Tal vez se tratase de algún animal exótico, un tigre o un oso, o quizá le presentaran una pieza de
dimensiones grandes, un toro o un elefante, el sueño de todo taxidermista.
No quería
llegar tarde. Salió con tiempo de casa y el metro le dejo cerca de su destino,
media hora antes. Dio un pequeño paseo hasta el hotel para preparar mentalmente
sus posibles respuestas en la entrevista. A las siete menos cinco estaba
sentado en uno de los sofás de cuero enfrente de la recepción, mirando a un lado
y a otro, tratando de descubrir que aspecto tendría el tal Emilio.
No le hizo
esperar. Puntual se presentó delante de él un señor mayor, de unos sesenta
años, vestido con un chándal verde oscuro. Tras darle la mano le pidió que le
acompañara a los ascensores, la entrevista se celebraría en la habitación donde
se hospedaba su jefe. Subían al piso octavo, cuando notaron como un extraño olor iba expandiéndose
por el entorno, sin saber muy bien a qué podría obedecer; un pequeño hilo en
forma de humo blanco que entraba por la rendija inferior de la puerta, les
anticipó lo que encontrarían al llegar a su destino.
Eulalio notó
como de repente se aceleraron sus pulsaciones. Un sudor incontrolable a
chorros, corría por sus sienes, donde los latidos de su corazón repicaban como
martillazos. Mientras su compañero del chándal verde salía disparado hacia las
escaleras de emergencia, caminando a cuatro patas para evitar ahogarse con el
humo blanco que comenzaba a expandirse; él ni siquiera llegó a salir, fue poco
a poco escurriéndose apoyado de espaldas contra la pared de aquel habitáculo. Su
cara era la viva imagen del horror. Intentando insuflarse aire, se desanudaba
desesperadamente el nudo de la corbata y su boca hacía por introducirse aire en
unos pulmones que creía faltos de oxígeno. Por su cabeza pasaban como en una
película, recuerdos del incendio en la casa del pueblo, que la redujo a
cenizas; desde entonces quedó grabado en su memoria una imagen: la de su padre
intentando abrir una puerta atascada, mientras una traviesa de madera ardía
como una tea sobre sus cabezas. Si hubiera tardado unos segundos más habría
caído sobre ellos, quien sabe si matándolos.

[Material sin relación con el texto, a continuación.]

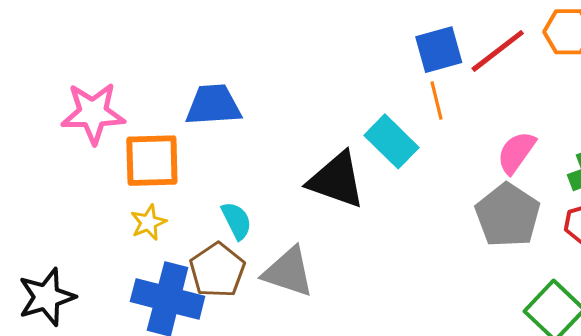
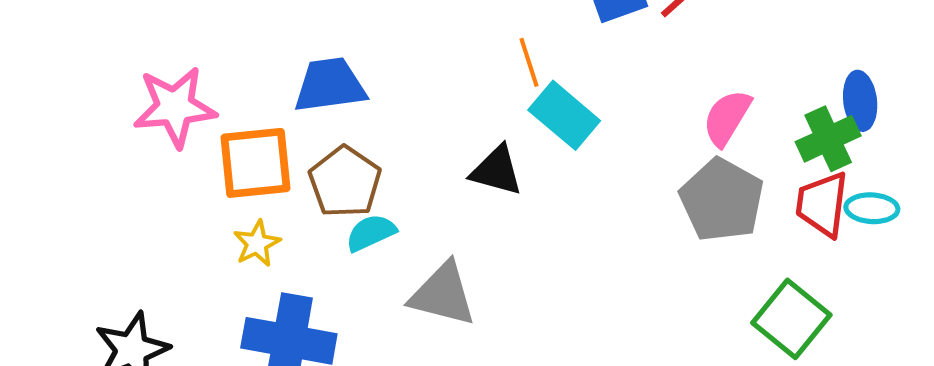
orange line: (437, 100) -> (529, 62), moved
black triangle: (337, 180) -> (497, 171), size x0.7
cyan semicircle: (237, 221) -> (371, 233), turned -84
brown pentagon: (217, 270) -> (345, 182), moved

Aquel percance quedó enterrado en
la memoria del niño de seis años que era entonces, alimentando así un pavor
enfermizo hacia el fuego, el humo y las llamas.
Un cuadro
eléctrico de la octava planta sufrió un pequeño incendio, más aparatoso que
grave, por culpa del denso humo que unos cables quemados provocaron. Sofocado
casi al instante, hubiera quedado en una anécdota si las asistencias no hubieran
tenido que atender a una persona que encontraron tirada en el suelo de un
elevador, sin pulso. Había sufrido un infarto. Con suerte consiguieron
reanimarlo. Aquel encargo que iba a salvar su maltrecha economía solo le trajo un
accidente coronario grave que lo convirtió en una persona enferma e invalida;
nunca más volvió a tener el pulso necesario para manejar el escalpelo con que
cortaba la piel de sus piezas a embalsamar.
A veces
Eulalio sueña con aquella tarde y con su misterioso cliente, al que nunca
conoció ni del que supo su identidad. Recuerda lo que se dijo antes de entrar
al establecimiento: - Este seguro, es un encargo que me cambiará la vida-. No
se imaginaba en aquel momento, cómo de premonitorias serían aquellas palabras.